HOW SECURE is that private pension you may be counting on for your declining years? Fortunately, most people can feel relatively sanguine, provided they don't lose or switch jobs too often. Private plans are again increasing in number, and-- thanks to good management, high interest returns and funding requirements put into law in 1974-- most of them are in good financial shape.
Some plans with relatively large enrollments may be headed for trouble. Federal, state and local government plans are not covered by the requirements of the 1974 Employee Retirement Income Security Act (add ERISA to your acronym vocabulary), and some with generous benefits and early retirement face large future deficits.
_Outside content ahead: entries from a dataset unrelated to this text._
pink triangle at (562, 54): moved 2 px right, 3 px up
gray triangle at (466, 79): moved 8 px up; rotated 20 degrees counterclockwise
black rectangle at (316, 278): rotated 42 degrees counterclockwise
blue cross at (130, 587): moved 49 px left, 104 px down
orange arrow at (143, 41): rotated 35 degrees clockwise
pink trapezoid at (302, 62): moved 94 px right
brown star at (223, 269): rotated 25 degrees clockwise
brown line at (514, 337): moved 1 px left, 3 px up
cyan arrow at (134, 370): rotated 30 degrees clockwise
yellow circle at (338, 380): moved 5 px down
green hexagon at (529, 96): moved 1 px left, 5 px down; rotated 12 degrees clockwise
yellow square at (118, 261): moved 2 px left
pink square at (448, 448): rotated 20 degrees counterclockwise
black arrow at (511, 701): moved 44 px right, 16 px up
Private-sector plans in potential trouble are typically those in declining industries. Even with ERISA's requirements, uncovered obligations can pile up when employers agree to increase promised benefit levels but don't build up the necessary reserves to cover the added costs of pension credits already earned by workers. If the companies keep growing, they can continue to cover retirement payments, but if employment starts to sag--watch out!
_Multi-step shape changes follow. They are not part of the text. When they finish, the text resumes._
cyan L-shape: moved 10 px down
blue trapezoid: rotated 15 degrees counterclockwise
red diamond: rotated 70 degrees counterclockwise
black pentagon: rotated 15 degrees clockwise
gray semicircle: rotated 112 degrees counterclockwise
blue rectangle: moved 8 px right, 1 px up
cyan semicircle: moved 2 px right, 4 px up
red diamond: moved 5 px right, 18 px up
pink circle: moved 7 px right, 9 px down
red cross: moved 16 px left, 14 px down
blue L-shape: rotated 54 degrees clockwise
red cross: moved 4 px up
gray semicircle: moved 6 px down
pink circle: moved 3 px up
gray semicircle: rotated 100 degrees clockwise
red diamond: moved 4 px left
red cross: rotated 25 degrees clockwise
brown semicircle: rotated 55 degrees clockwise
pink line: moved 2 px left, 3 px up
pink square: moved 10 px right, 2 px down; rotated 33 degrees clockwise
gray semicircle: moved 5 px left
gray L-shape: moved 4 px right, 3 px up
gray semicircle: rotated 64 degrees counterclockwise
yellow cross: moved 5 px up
If worse comes to worse and a company fails entirely, the Pension Benefit Guaranty Corporation (acronym it PBGC) will step in to pay off uncovered retirement obligations. PBGC is seeking--and needs--a substantial increase in premiums paid by insured companies. Another needed safeguard is to close loopholes in current law that allow companies to dump their pension liabilities on the government even though they are not in danger of going out of business. A company would have to turn over 30 percent of its assets to PBGC--or spin off its liabilities into a subsidiary company--but this might be a good deal for companies that are feeling pressure from ERISA's funding requirements.
Raising the premium and closing these loopholes would put PBGC on a solid basis for the foreseeable future--unless the economy suffers from a rash of big bankruptcies like the recent Braniff failure. Even then, the insurance corporation wouldn't be in trouble right away because it would also fall heir to the assets in the failed pension plans, which it could use to cover payments for some time.
Continued serious economic trouble would put many private pensions in trouble--along with much else. There is also good reason for some companies --and governments--to look seriously at the future costs of the benefits they are promising, and begin negotiating more reasonable terms for future workers. By and large, however, the pension outlook is promising--at least for the lucky worker with a stable job in a profitable concern.